** DATASET RECORDS **
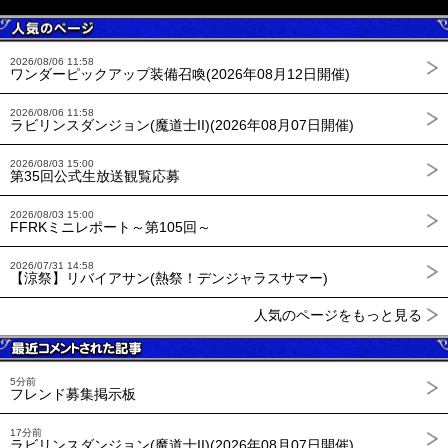
2026/08/06 11:58
ワンダーピックアップ装備召喚(2026年08月12日開催)
2026/08/06 11:58
ラビリンスダンジョン(魔道士II)(2026年08月07日開催)
2026/08/03 15:00
第35回公式生放送観覧応募
2026/08/03 15:00
FFRKミニレポート～第105回～
2026/07/31 14:58
【涼祭】リバイアサン(熱祭！デンジャラスサマー)
人気のページをもっと見る
5分前
フレンド募集掲示板
17分前
ラビリンスダンジョン(魔道士II)(2026年08月07日開催)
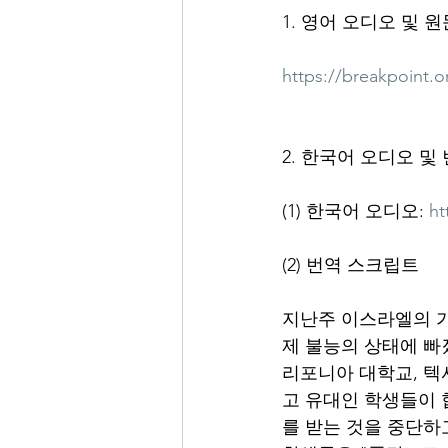
1. 영어 오디오 및 
https://breakpoint.
2. 한국어 오디오 및
(1) 한국어 오디오: 
ht
(2) 번역 스크립트
지난주 이스라엘의 가
제 불능의 상태에 빠졌
리포니아 대학교, 텍
고 유대인 학생들이 
를 받는 것을 중단하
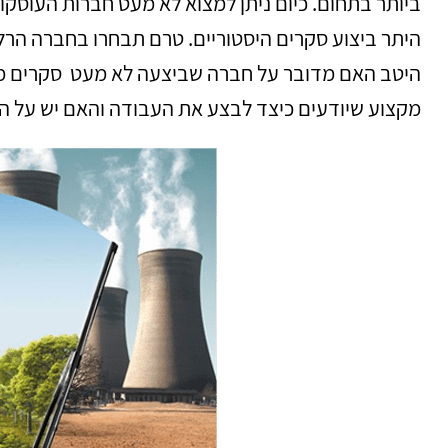
ביותר בתחום. כיום ניתן למצוא לא מעט חברות העוסקו
היתר ביצוע סקרים היסטוריים. טרם תבחרו בחברה הרלו
היטב האם מדובר על חברה שביצעה לא מעט סקרים מעין
מקצוע שיודעים כיצד לבצע את העבודה והאם יש על ה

** PROBLEM DESCRIPTION **
Apart from the images, every line above is to be given again exactly.

** SOLUTION TO THIS TASK **
2026/08/06 11:58
ワンダーピックアップ装備召喚(2026年08月12日開催)
2026/08/06 11:58
ラビリンスダンジョン(魔道士II)(2026年08月07日開催)
2026/08/03 15:00
第35回公式生放送観覧応募
2026/08/03 15:00
FFRKミニレポート～第105回～
2026/07/31 14:58
【涼祭】リバイアサン(熱祭！デンジャラスサマー)
人気のページをもっと見る
5分前
フレンド募集掲示板
17分前
ラビリンスダンジョン(魔道士II)(2026年08月07日開催)
1. 영어 오디오 및 
https://breakpoint.
2. 한국어 오디오 및
(1) 한국어 오디오: 
ht
(2) 번역 스크립트
지난주 이스라엘의 가
제 불능의 상태에 빠졌
리포니아 대학교, 텍
고 유대인 학생들이 
를 받는 것을 중단하
ביותר בתחום. כיום ניתן למצוא לא מעט חברות העוסקו
היתר ביצוע סקרים היסטוריים. טרם תבחרו בחברה הרלו
היטב האם מדובר על חברה שביצעה לא מעט סקרים מעין
מקצוע שיודעים כיצד לבצע את העבודה והאם יש על ה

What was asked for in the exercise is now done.